Anton van Zanten developed ESC, the platform on which future driver-assistance features will be built

3 min read

Pioneer of Electronic Stability Control Wins European Inventor Award
Photo: European Patent Office

Anton van Zanten did pioneering work at Bosch on a key part of a smart car’s smarts, then went off into retirement respected by his colleagues but hardly known to outsiders.

That mismatch was rectified on Thursday, when the European Patent Office gave him the 2016 European Inventors Award for lifetime achievement, in Lisbon, Portugal. The award, presented by the president of Portugal, came in the shape of a sail.

Van Zanten’s main achievements were in electronic stability control, which does for today’s car what the brain stem and cerebellum do for the human body: it keeps everything in balance.  

“ESC is the single most important part of ADAS [advanced driver assistance systems]; it is the basis for all future ADAS systems,” he tells IEEE Spectrum

Such aborning systems will include the prevention of vehicle rollover, the mitigation of the swaying of a trailer, and braking assistance, which helps the driver reduce braking distance. Another advance will be secondary collision avoidance—the kind that kicks in after the car saves the driver from a first collision, leaving him so shocked that he may not even be able to come to a full stop.
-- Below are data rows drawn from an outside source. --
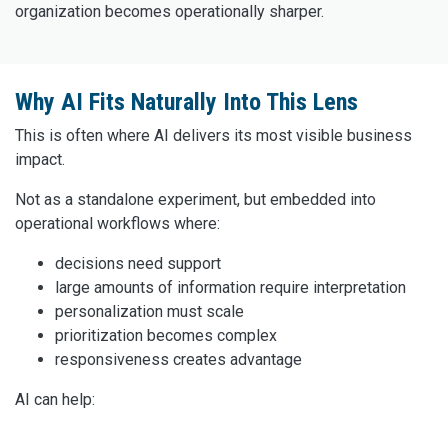
organization becomes operationally sharper.
Why AI Fits Naturally Into This Lens
This is often where AI delivers its most visible business
impact.
Not as a standalone experiment, but embedded into
operational workflows where:
decisions need support
large amounts of information require interpretation
personalization must scale
prioritization becomes complex
responsiveness creates advantage
AI can help:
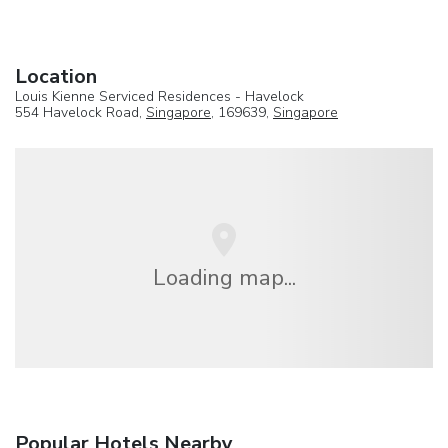
Location
Louis Kienne Serviced Residences - Havelock
554 Havelock Road,
Singapore
, 169639,
Singapore
Loading map...
Popular Hotels Nearby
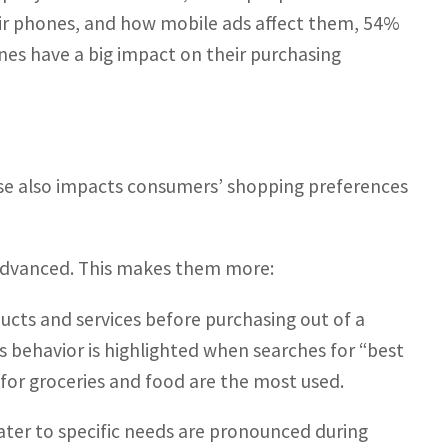
r phones, and how mobile ads affect them, 54%
nes have a big impact on their purchasing
ase also impacts consumers’ shopping preferences
advanced. This makes them more:
cts and services before purchasing out of a
is behavior is highlighted when searches for “best
s for groceries and food are the most used.
ater to specific needs are pronounced during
So the car does that for him.

Van Zanten, a native of the Netherlands, got the nub of his idea at Cornell University in 1973, while doing a Ph.D. dissertation on how best to brake a semitrailer truck while keeping it firmly in its lane. He joined Bosch in 1977, began to implement his idea in 1982, and saw the fruits of his labor in 1995, when a Bosch customer, Mercedes-Benz, fielded the first ESC in its S-class sedan.

Other companies have also developed ESC systems: Delphi, in the United States; TRW (now ZF TRW Automotive Holdings); Toyota; and a number of other Japanese companies. 

ESC is built on more basic programs, notably automatic braking (ABS) and traction control systems. “ABS works only during panic braking, not during coasting or partial braking or free rolling. And traction control usually works only if you have full acceleration,” Van Zanten says. “But ECS controls car motion at any time.”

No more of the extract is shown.